January 10, 2012—In RV jargon, dry camping, also known as boondocking, occurs when you decide to camp without the benefit of hooking up to water and electricity. (The best camping facilities also have sewer hookups, but it they are not available, the campground will have a dumping station.) Last night, we defined dry camping in another way—camping without water.
The night before, we had boondocked in a rest area in the panhandle of Florida. We rested well; at least I did. Jim said he had been aware of trucks coming and going throughout the night, but he got some sleep, too. Before heading out, he made a tour around the bus and “toad.” To our astonishment, he discovered that the water tank had sprung a leak, probably around a fitting around the expansion chamber (whatever that is). The result was that we had very little water. Not a nice thing, since we are fond of using the toilet, washing dishes, quenching our thirst, and showering.
There was nothing Jim could do at that point. Fixing the problem will be a priority once we are encamped in Texas. So we kept on driving.
And driving. And driving. Yesterday, we drove for 646 miles.
We would have stopped earlier, but we couldn’t find anywhere to “pitch our tent.” We called an RV park somewhere in Louisiana (I think), but the camp manager said we had to arrive before nightfall, which we couldn’t do. So, we kept on driving.
We decided that rather than stay in an RV park, we would dry camp at a rest stop, where there would be drinking water and bathrooms. Rest stops, however, are only available on the Interstate. “Garmina” (our GPS) decided that the more direct and fastest route would be overland, using two-lane highways. These highways aren’t exactly driver-friendly in the dark of night, under a misting rain. But, we continued under Garmina’s direction, as she took us miles and miles through Louisiana and then Texas countryside. Finally, we discovered that she was leading us to I30, where surely there would be a rest stop.
There was. The only trouble? About a hundred truckers (OK, I’m exaggerating) took up all parking spaces and lined the access road on both sides. Jim didn’t think he could get through the opening that was left in the aisle of trucks, so he pulled up at the end of the line behind a truck.
A few minutes after he parked (with parking lights on so that we wouldn’t get hit from behind), truck after truck decided to inch forward down the aisle. It was scary watching the truckers maneuver their rigs, just missing the other trucks by mere inches.
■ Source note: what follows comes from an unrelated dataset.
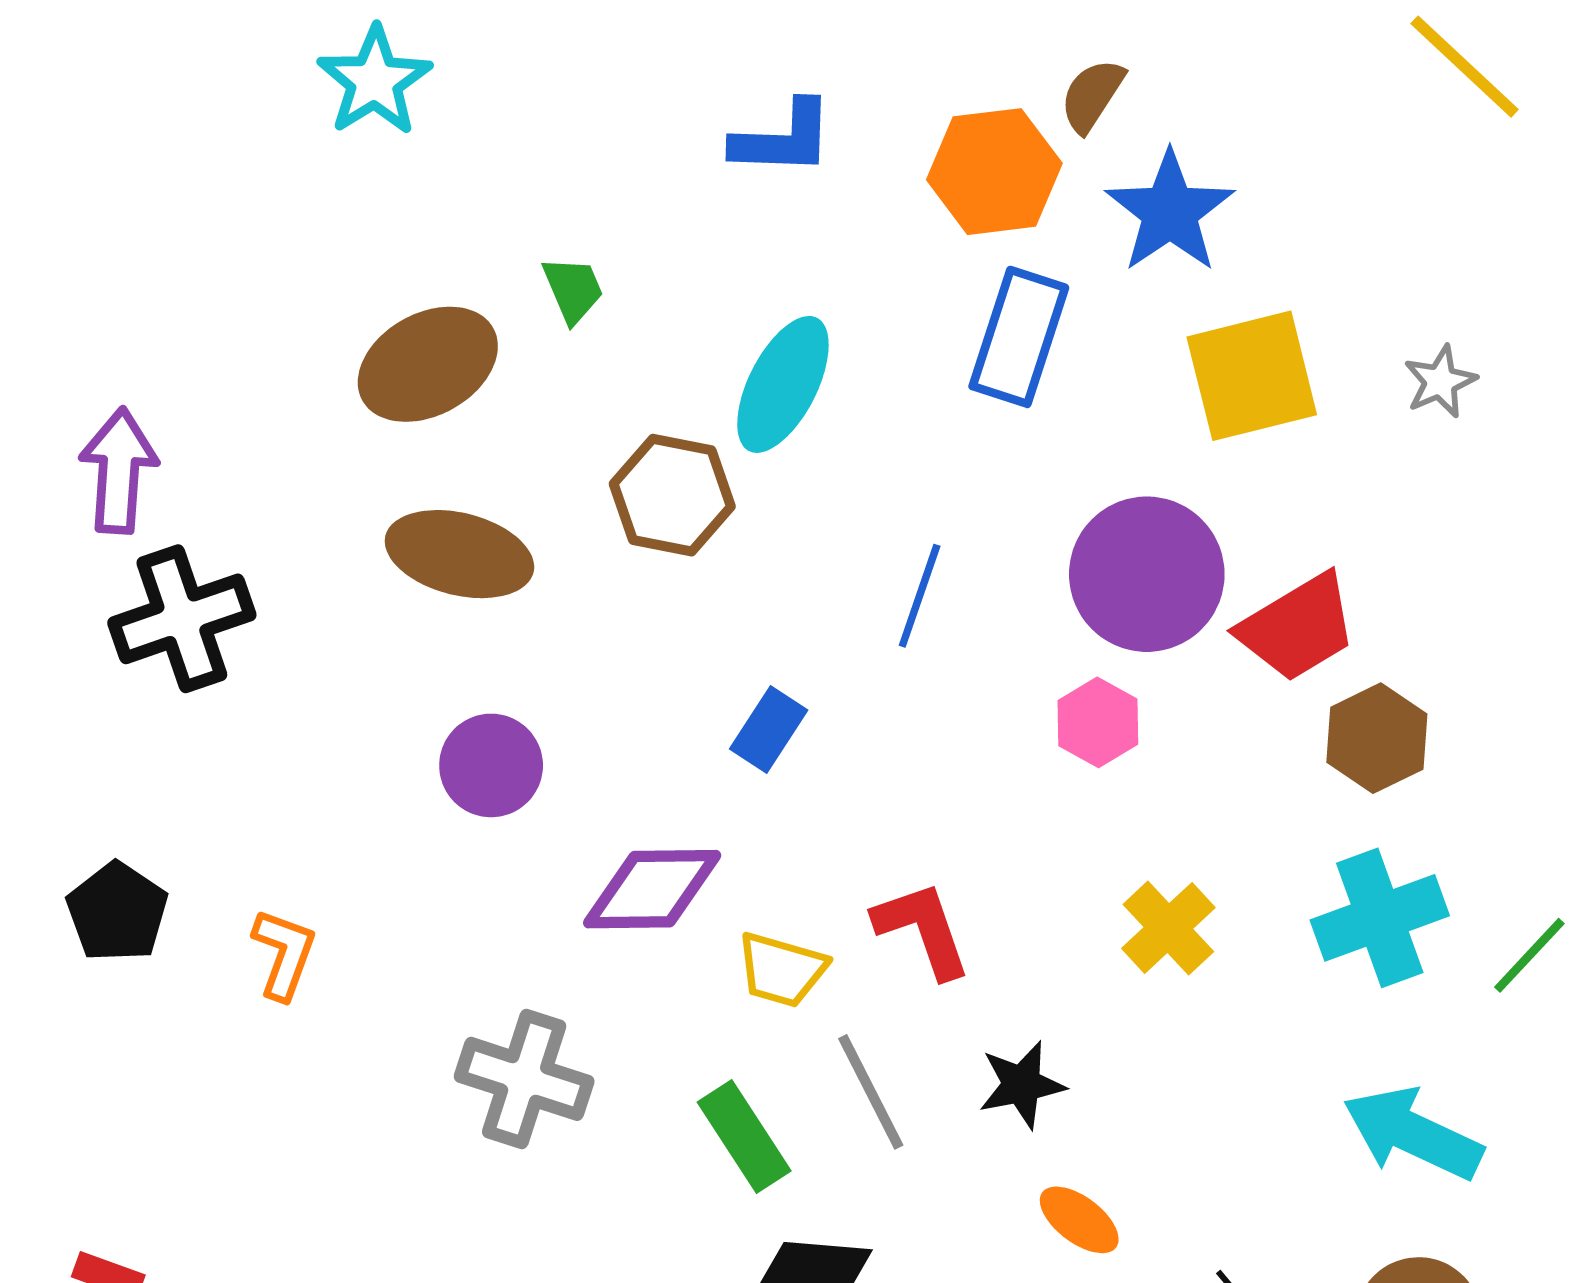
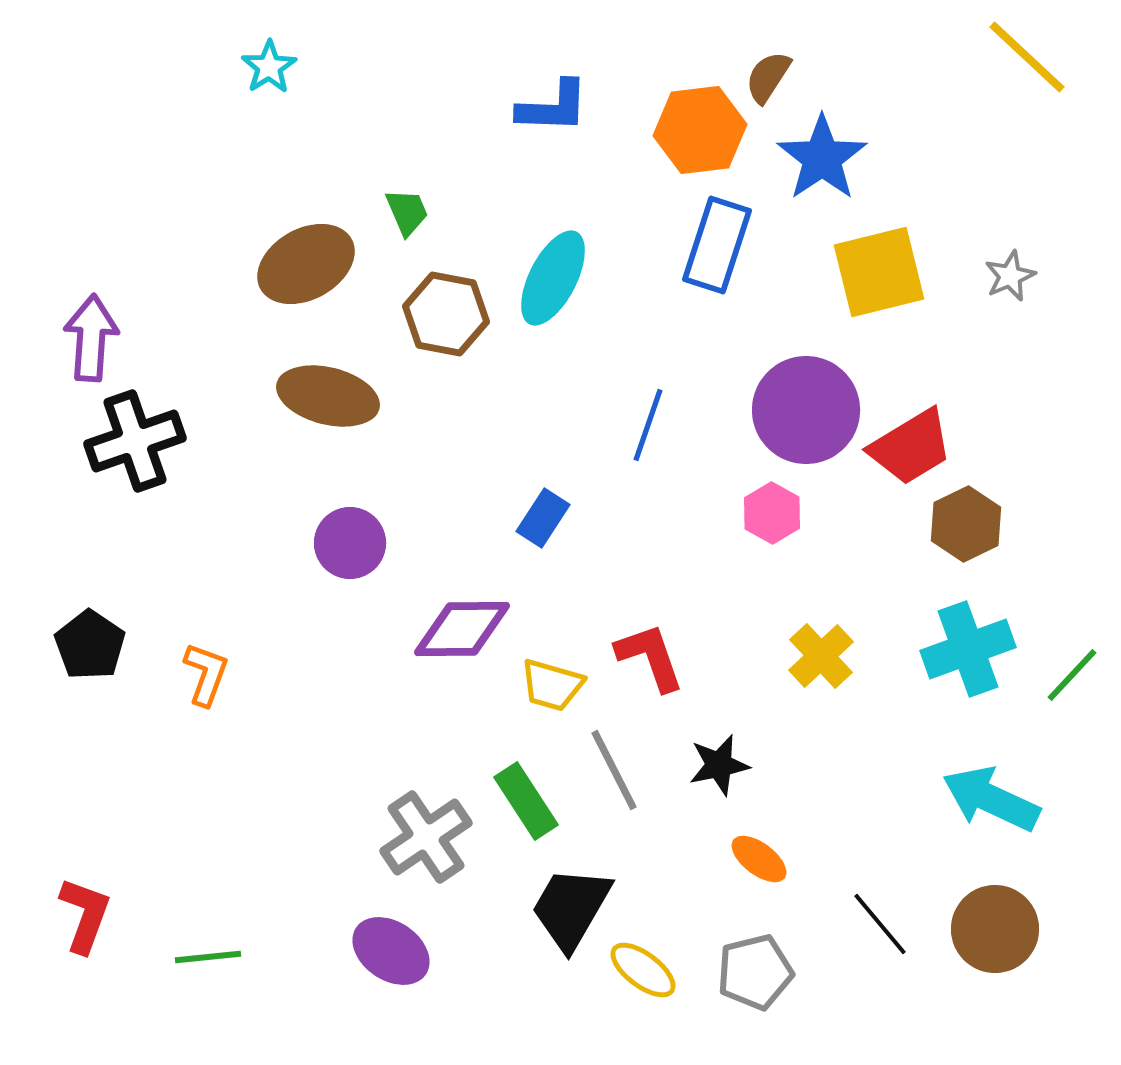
cyan star: (375, 81) -> (269, 67), size x0.7
brown hexagon: (672, 495) -> (446, 314), moved
gray cross: (524, 1079) -> (426, 837), moved, turned 38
If they could get down the aisle, so could we—except that we now had to wait until one of the trucks left, because there wasn’t enough room to swing around without running off the road.
I decided to go to bed. Jim decided he would stay up, perhaps dozing a while, but he wanted to be able to pull Baby up and remove her from exposure to being hit, if some of the trucks left.
I had just put my book down and had started to fall asleep when suddenly I heard the roar of the engine. Jim put Baby in drive, and slowly maneuvered her down the row. Looking out the front window from my bed 38 feet back was and “interesting” experience. Just as the truckers had done, Jim made it through without a scratch. Unfortunately, there were no open parking spaces anywhere, so he took to the highway.
I got on my robe and got into my co-pilot’s seat, armed with my main navigational took, my smartphone.
That phone has been worth every penny I paid for it. I have an app that tells the location of Walmart supercenters as well as the rest stops. The nearest Walmart was only a couple miles down the road.
We found it, and I decided to take advantage of what it offered: a restroom and a grocery store where I could buy baby wipes and a gallon of water. Thank you, Walmart, for being open 24/7!
What we learned: Keep some bottled water on hand. Have a box of baby wipes under the sink. And keep a good sense of humor.